International interdisciplinary repositories:
- Zenodo (OpenAIRE): https://zenodo.org/
- Dataverse: https://dataverse.org/
- Dryad: https://datadryad.org/stash
- FigShare: https://figshare.com
- Mendeley Data (Elsevier): https://data.mendeley.com ‘ research-data
- Open Science Framework (OSF): https://osf.io
- Globus: https://www.globus.org
- ELN’S (Labguru, Labarchives): https://www.labarchives.com/eln-for-research/
Of the above, the most popular free repository with appropriate data security requirements is Zenodo1 , a general-purpose, open-access data repository developed in the framework of the European OpenAIRE programme, where you can upload up to 50GB/database. Researchers and institutions can also upload their databases related to their publications. There are also other data repository search engines which are specifically designed to help you choose the most appropriate repository for your purposes and data:
1 The Zenodo data repository is operated by the CERN Data Centre.
Data protection, ethical aspects
The protection of personal data 1 is of paramount importance. Any data or information that can be used to identify a person, family or household member is considered personal data, and you have to protect it as it is subject to the Hungarian Data Protection Regulation2 and, since 2018, you have to comply with the GDPR3 (General Data Protection Regulation) as well.
In the research data management plan (RDMP):
- you must include how you will ensure the protection of your data at each stage of the entire research, e.g., how you will protect documents; how you will store data physically and virtually, how you will ensure that they are not accessible to others (e.g., wether you will store your questionnaires and personal data physically in a different room, or in a safe, or whether you will provide your digital data with a virtual crypt code, etc.)
- you must also anonymise (in a reversible way) your data (e.g., by using some kind of cryptographic system).
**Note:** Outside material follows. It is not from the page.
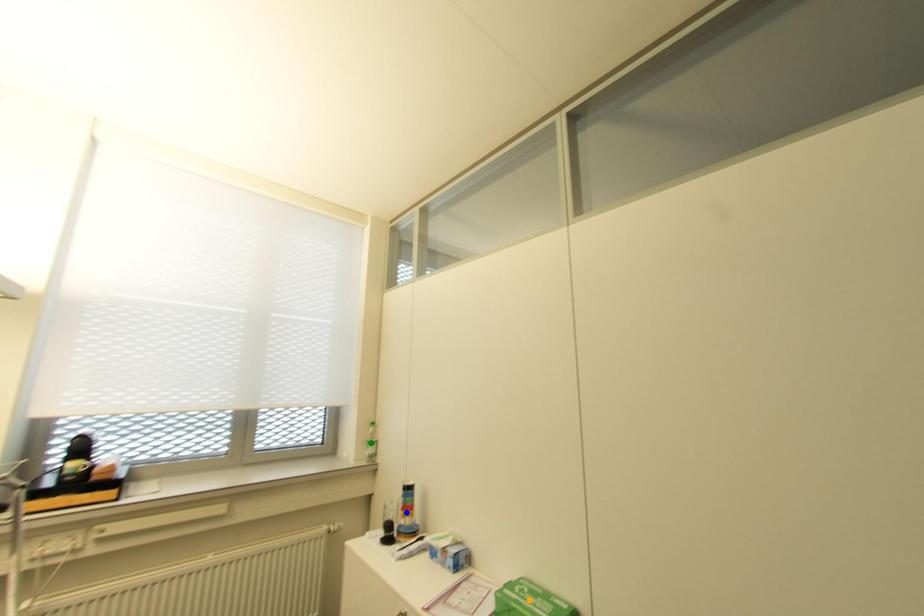 In the scene shown: Order these from farthest to nearest:
blue point, orange point, green point

1. green point
2. blue point
3. orange point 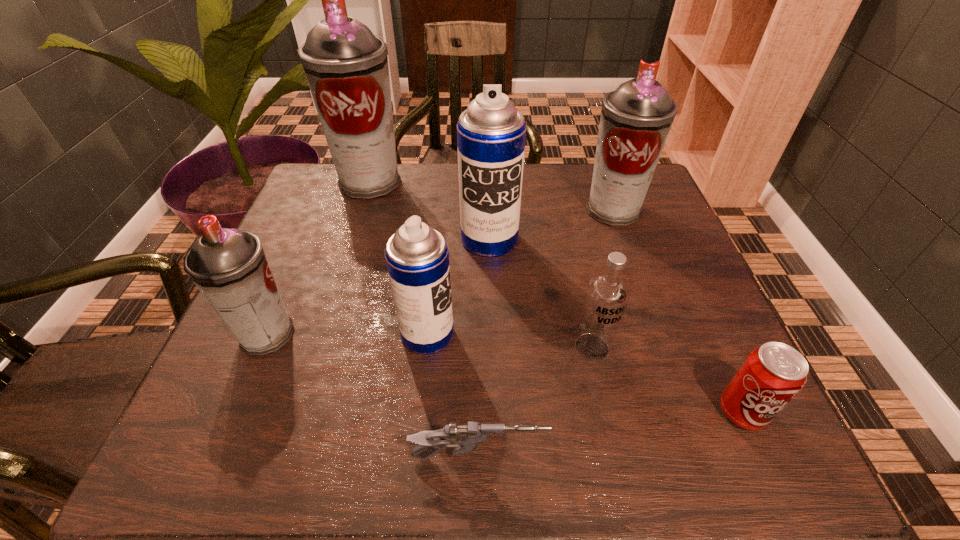 Locate an element on the screen. The height and width of the screenshot is (540, 960). vacant point located between the seventh tallest object and the tallest aerosol can is located at coordinates (556, 297).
A simple and compliant anonymisation process is facilitated by an anonymisation algorithm called Amnesia, available online at https://amnesia.openaire.eu/amnesia;
- take into account the relevant rules of the GDPR, e.g., if you fill in a questionnaire, you must state that the data will be treated confidentially and used only for the original research purpose;
- state how you will ensure that the respondent cannot be identified at individual, family or household level when processing the data (e.g., using unique identifiers, a random number generator, aggregated data, etc).
1 Examples of personal data: surname and first name, address, ID card number, location data (including virtual data such as IP address), mobile phone number etc.
2 Act LXIII of 1992 On the Protection of Personal Data and the Publicity of Data of Public Interest.
3 The GDPR (General Data Protection Regulation) is regulation No. 2016/679 passed by the European Parliament and the Council, which entered into force in Hungary in May 2018 and protects the data of persons and provides regulation for the free flow of information between member states.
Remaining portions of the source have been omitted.